Material for this exercise START

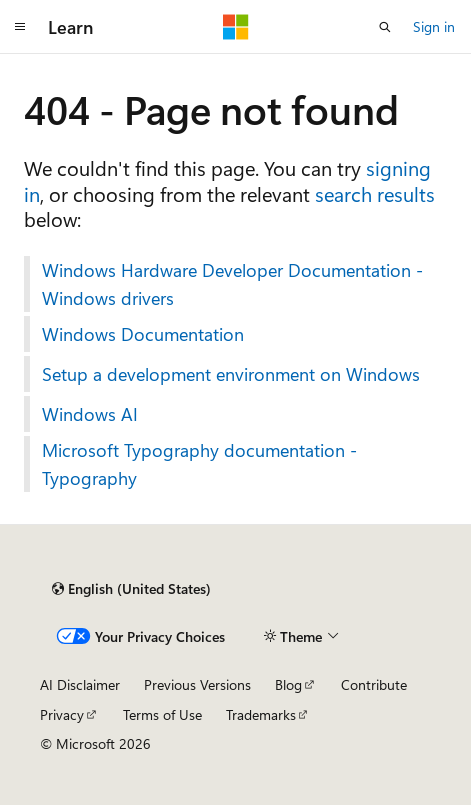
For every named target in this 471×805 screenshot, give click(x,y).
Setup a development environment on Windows (231, 374)
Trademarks (261, 714)
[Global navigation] (20, 27)
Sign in (434, 26)
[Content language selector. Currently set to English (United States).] (131, 589)
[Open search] (385, 27)
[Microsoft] (236, 27)
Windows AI (90, 414)
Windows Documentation (143, 334)
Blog (288, 684)
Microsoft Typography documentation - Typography (199, 464)
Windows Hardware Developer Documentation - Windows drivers (232, 284)
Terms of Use (162, 714)
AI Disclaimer (80, 684)
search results (375, 193)
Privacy (62, 714)
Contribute (374, 684)
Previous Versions (197, 684)
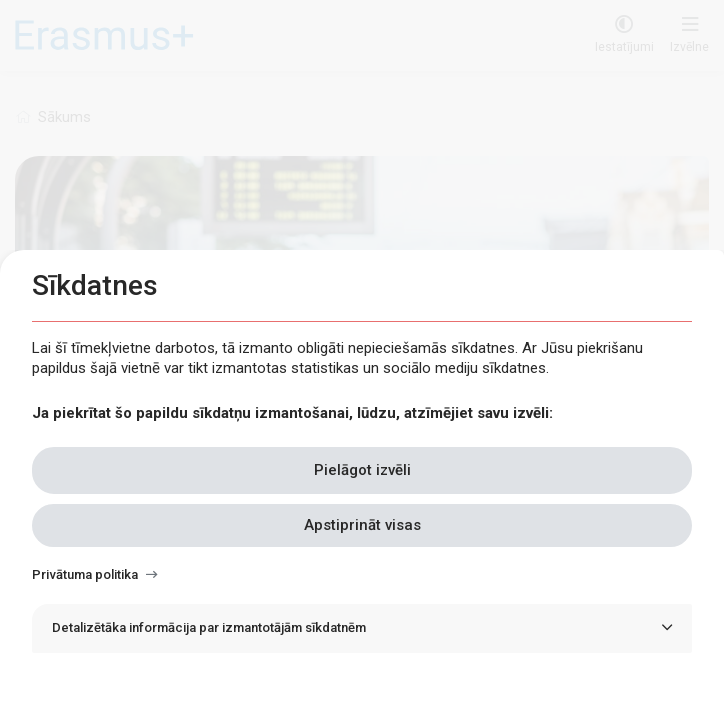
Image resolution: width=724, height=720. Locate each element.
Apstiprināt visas (362, 525)
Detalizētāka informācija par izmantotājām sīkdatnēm (209, 627)
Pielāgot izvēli (362, 470)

Material for this exercise END

**Task item**
Starting with the first line of the material, print each line exactly until you have printed the line with "Blog (288, 684)", and skip the pictures.

**Solution**
For every named target in this 471×805 screenshot, give click(x,y).
Setup a development environment on Windows (231, 374)
Trademarks (261, 714)
[Global navigation] (20, 27)
Sign in (434, 26)
[Content language selector. Currently set to English (United States).] (131, 589)
[Open search] (385, 27)
[Microsoft] (236, 27)
Windows AI (90, 414)
Windows Documentation (143, 334)
Blog (288, 684)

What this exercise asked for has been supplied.